▶ [Exercise description]: What you return must match the records exactly, except that the pictures are gone.

_ _ _ _ _ _ _

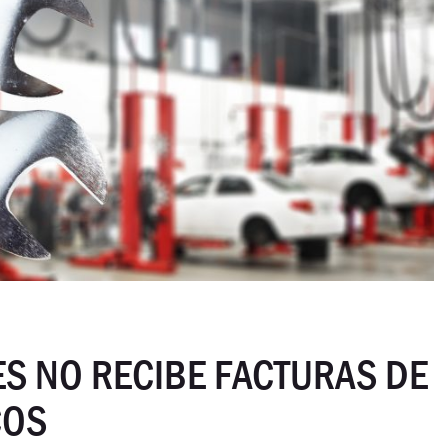
ES NO RECIBE FACTURAS DE
COS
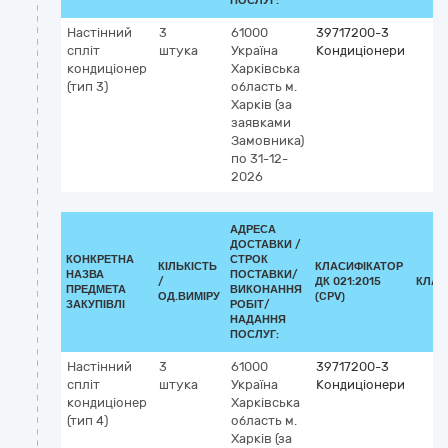
ПОСЛУГ:
Настінний
3
61000
39717200-3
спліт
штука
Україна
Кондиціонери
кондиціонер
Харківська
(тип 3)
область
м.
Харків
(за
заявками
Замовника)
по 31-12-
2026
АДРЕСА
ДОСТАВКИ /
КОНКРЕТНА
СТРОК
КІЛЬКІСТЬ
КЛАСИФІКАТОР
НАЗВА
ПОСТАВКИ/
/
ДК 021:2015
КЛАС
ПРЕДМЕТА
ВИКОНАННЯ
ОД.ВИМІРУ
(CPV)
ЗАКУПІВЛІ
РОБІТ/
НАДАННЯ
ПОСЛУГ:
Настінний
3
61000
39717200-3
спліт
штука
Україна
Кондиціонери
кондиціонер
Харківська
(тип 4)
область
м.
Харків
(за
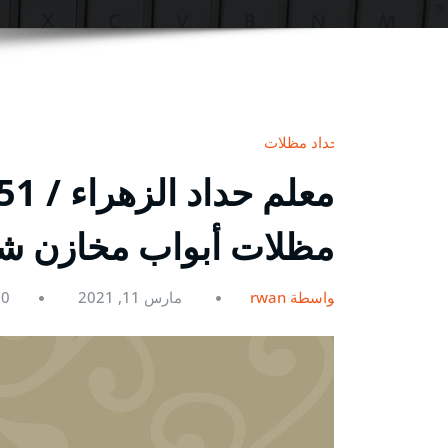
حداد مظلات
مظلات أبواب مخازن ش
بواسطة rwan
مارس 11, 2021
0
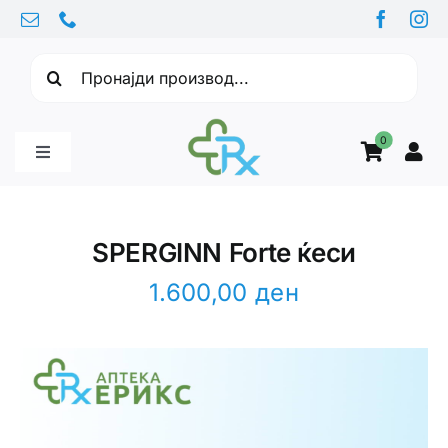
Skip
to
Барајте:
content
0
Toggle
Navigation
Бебе производи
SPERGINN Forte ќеси
Витамини
1.600,00
ден
Здравје
Здравствени проблеми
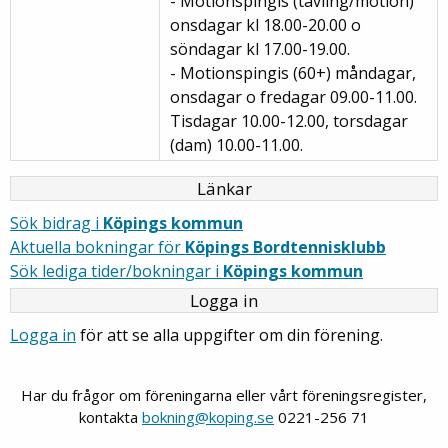
- Motionspingis (tävling/motion)
onsdagar kl 18.00-20.00 o
söndagar kl 17.00-19.00.
- Motionspingis (60+) måndagar,
onsdagar o fredagar 09.00-11.00.
Tisdagar 10.00-12.00, torsdagar
(dam) 10.00-11.00.
Länkar
Sök bidrag i
Köpings kommun
Aktuella bokningar för
Köpings Bordtennisklubb
Sök lediga tider/bokningar i
Köpings kommun
Logga in
Logga in
för att se alla uppgifter om din förening.
Har du frågor om föreningarna eller vårt föreningsregister,
kontakta
bokning@koping.se
0221-256 71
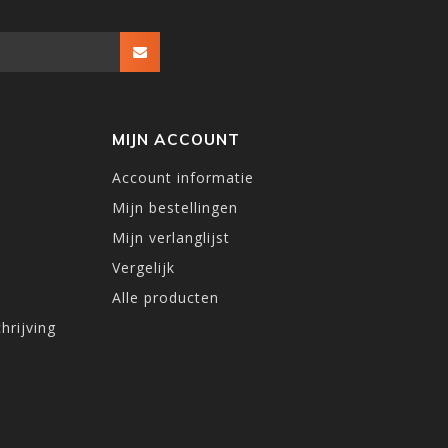
MIJN ACCOUNT
Account informatie
Mijn bestellingen
Mijn verlanglijst
Vergelijk
Alle producten
hrijving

_ _ _ _ _ _ _

▶ [Answer below]:
ES NO RECIBE FACTURAS DE
COS
ПОСЛУГ:
Настінний
3
61000
39717200-3
спліт
штука
Україна
Кондиціонери
кондиціонер
Харківська
(тип 3)
область
м.
Харків
(за
заявками
Замовника)
по 31-12-
2026
АДРЕСА
ДОСТАВКИ /
КОНКРЕТНА
СТРОК
КІЛЬКІСТЬ
КЛАСИФІКАТОР
НАЗВА
ПОСТАВКИ/
/
ДК 021:2015
КЛАС
ПРЕДМЕТА
ВИКОНАННЯ
ОД.ВИМІРУ
(CPV)
ЗАКУПІВЛІ
РОБІТ/
НАДАННЯ
ПОСЛУГ:
Настінний
3
61000
39717200-3
спліт
штука
Україна
Кондиціонери
кондиціонер
Харківська
(тип 4)
область
м.
Харків
(за
حداد مظلات
مظلات أبواب مخازن ش
بواسطة rwan
مارس 11, 2021
0
Skip
to
Барајте:
content
0
Toggle
Navigation
Бебе производи
SPERGINN Forte ќеси
Витамини
1.600,00
ден
Здравје
Здравствени проблеми
- Motionspingis (tävling/motion)
onsdagar kl 18.00-20.00 o
söndagar kl 17.00-19.00.
- Motionspingis (60+) måndagar,
onsdagar o fredagar 09.00-11.00.
Tisdagar 10.00-12.00, torsdagar
(dam) 10.00-11.00.
Länkar
Sök bidrag i
Köpings kommun
Aktuella bokningar för
Köpings Bordtennisklubb
Sök lediga tider/bokningar i
Köpings kommun
Logga in
Logga in
för att se alla uppgifter om din förening.
Har du frågor om föreningarna eller vårt föreningsregister,
kontakta
bokning@koping.se
0221-256 71
MIJN ACCOUNT
Account informatie
Mijn bestellingen
Mijn verlanglijst
Vergelijk
Alle producten
hrijving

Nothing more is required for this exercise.